Date: 2009-01-29 07:23 am (UTC)
From: [identity profile] agenttrojie.livejournal.com
Pretty much!

Well, that was just something we invented for this fic - it really would have just been James McAvoy Standing Still Having A Flashback otherwise, and as we were so obviously supposed to be 'seeing' his memories, we figured it'd play like a little video ...

Date: 2009-01-29 11:19 pm (UTC)
From: [identity profile] sedri.livejournal.com
Great thing about the PPC - nothing has to manifest the same way each time. :)

Date: 2009-01-31 08:54 pm (UTC)
From: [identity profile] agenttrojie.livejournal.com
Yep! Love that.

Date: 2009-01-30 02:23 am (UTC)
From: [identity profile] agentsara.livejournal.com
"'M'a Faun. N dancing needsa audience. To Dancing Lawn!' Whipping out an ornately carved flute and raising it to his lips, Stevius shimmied in the direction of the door.

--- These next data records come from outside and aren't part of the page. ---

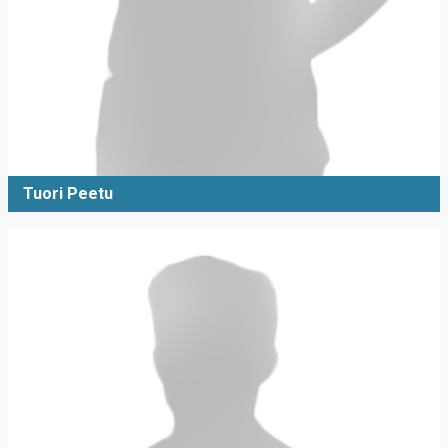
Tuori Peetu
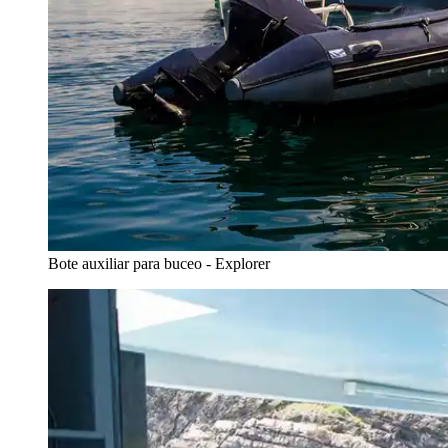
Bote auxiliar para buceo - Explorer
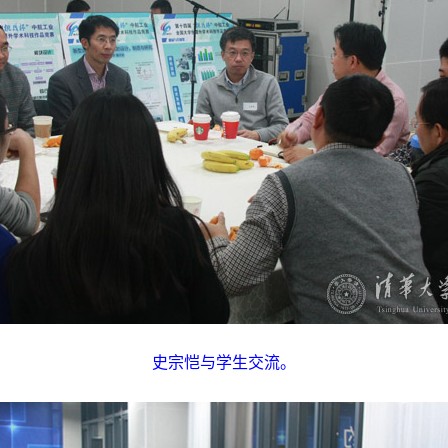
史宗恺与学生交流。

'Dun't have a Dancing Lawn. Gotta Cafeteria!'

'To Cafeteria!'"

Ahahahaha! Wuv!

Brilliantly done as always. Can't wait to see more of these two. :-D

Date: 2009-01-31 08:58 pm (UTC)
From: [identity profile] agenttrojie.livejournal.com
Thank you :)

Date: 2009-02-05 07:01 am (UTC)
ext_85481: (Default)
From: [identity profile] hsavinien.livejournal.com
Ewww... I like the end, though. Drunk dancing sounds like a good coping mechanism.